Published11 Jul 2022

Abstract

Porous materials have become increasingly common in people’s daily lives as the industry has advanced. Porous materials have numerous applications in the petroleum and chemical industries, as well as in everyday life. The study of diffusion, thermal conductivity, and percolation properties of porous materials has an important engineering application background and scientific value. The microstructure of materials affects their properties and attributes, so the description and visualization of the microstructure of porous materials is of great importance in the study of materials science. Due to the specificity of the internal structure of porous materials, many scenarios require 3-dimensional reconstruction of porous materials in practical engineering. In order to improve the effect of 3-dimensional reconstruction of porous materials, a 3D reconstruction method based on the improved generative adversarial neural network (GAN) is proposed in this paper for SEM images of porous materials. First, scanning electron microscope (SEM) images of porous materials are acquired, and then the acquired SEM images are preprocessed, including denoising and determining the boundary. Second, an improved GAN-based image super-resolution reconstruction model (ISRGAN) is used, and then the preprocessed images are fed into the ISRGAN model for training. Thus, multiple intermediate layer images are generated. Third, the 3D reconstruction of the intermediate layer images is performed using the slice combination method. The relationship between the unit cell pixels and the porosity is analyzed in the experiments to verify the effectiveness of the 3D reconstruction method used in this paper, and it is concluded that the porosity tends to be stable when the unit cell pixels converge to 110 and converge to the porosity of the real sample. The experimental results validate the feasibility and effectiveness of the method presented in this paper in the 3D reconstruction process.

1. Introduction

Porous materials are commonly found all around us, and the material plays a significant role in structure, cushioning, vibration damping, insulation, sound dissipation, and filtration. High porosity solids have low rigidity and high density, so naturally porous solids are often used as structural bodies, such as wood and bone. Humans have also developed many functional uses for porous material use. The study of porous materials began with zeolites. Zeolite is an ore that was first discovered in 1756. Cronstedt, a Swedish mineralogist, discovered a class of natural silica-aluminate ores that boil when burned. Molecular sieves have a homogeneous microporous structure and have a preferential adsorption capacity for polar and saturated molecules. As a result, molecules with different degrees of polarity, saturation, molecular size, and boiling point can be separated. The relative pore content of porous materials is variable. According to the pore size, below 2 nm is called microporous, 2 nm–50 nm is mesoporous, and above 50 nm is called macroporous. It can also be divided into porous metal, porous ceramic, porous plastic, etc. based on the material. Also, based on the size of porosity, it can be divided into low and medium porosity materials and high porosity materials. The former is mostly closed type, and the latter will present three types, which are honeycomb material, open cell foam material, and closed cell foam material. Porous material is a composite composed of solid phase, and pores are formed through the solid phase, and the most distinctive feature that distinguishes it from ordinary dense solid materials is the presence of useful pores. The most basic parameters of porous materials are the indicators that directly characterize their pore properties, such as porosity, pore size, and specific surface area. In addition, the properties of porous materials also depend heavily on the pore morphology, pore size, and its distribution.

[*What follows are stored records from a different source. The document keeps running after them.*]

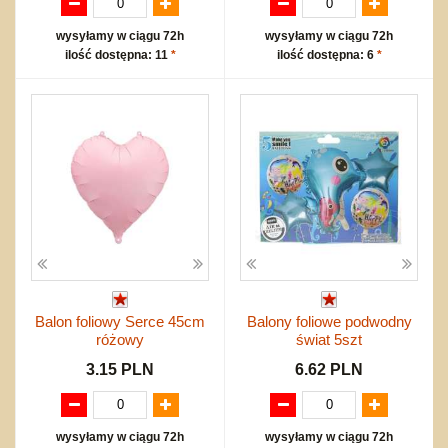
wysyłamy w ciągu 72h
wysyłamy w ciągu 72h
ilość dostępna: 11
*
ilość dostępna: 6
*
Balon foliowy Serce 45cm
Balony foliowe podwodny
różowy
świat 5szt
3.15 PLN
6.62 PLN
wysyłamy w ciągu 72h
wysyłamy w ciągu 72h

The microstructure of porous materials is very important for engineering analysis as well as practical engineering applications, and traditional two-dimensional images cannot meet the engineering needs. Therefore, 3D reconstruction techniques based on porous materials are widely studied. Three-dimensional reconstruction is the process of recovering three-dimensional space from a two-dimensional image using a primitive map, that is, studying the relationship between the three-dimensional coordinates of points, lines, and surfaces in three-dimensional space and the two-dimensional coordinates of corresponding points, lines, and surfaces in two-dimensional image in order to achieve quantitative analysis of the object’s size and the fold mutual position relation. Currently, the main imaging techniques are computed tomography (CT) technology [1, 2], SEM [3, 4], focused ion beam-scanning electron microscopy (FIB-SEM) [5, 6], and nuclear magnetic imaging (MRI) [7, 8]. Compared to the images produced by other imaging techniques, SEM images have several advantages: first, it has high resolution. The resolution of the SEM secondary electron image can reach 3 nm, the resolution of the ultrahigh resolution SEM secondary electron image is up to 1 nm, which is two orders of magnitude higher than the limiting resolution of optical microscopy of 200 nm. Second, the depth of field is large. At a magnification of 100×, the depth of field of an optical microscope is 1 μm, while a SEM can reach 1 mm. But even when the magnification reaches 40,000 times, the scanning electron microscope can still have a depth of field of about 1 μm. Third, the magnification is continuously adjustable in a wide range, and the image has sufficient signal brightness at high magnification. Fourth, the sample is relatively easy to produce. Fifth, dynamic observation is possible. SEM techniques are widely used for microscopic morphology and structure of solid samples, microregional elemental composition, line distribution, and surface distribution of samples, which are widely used in nanotechnology, materials, physics, chemistry, and environmental science [9, 10].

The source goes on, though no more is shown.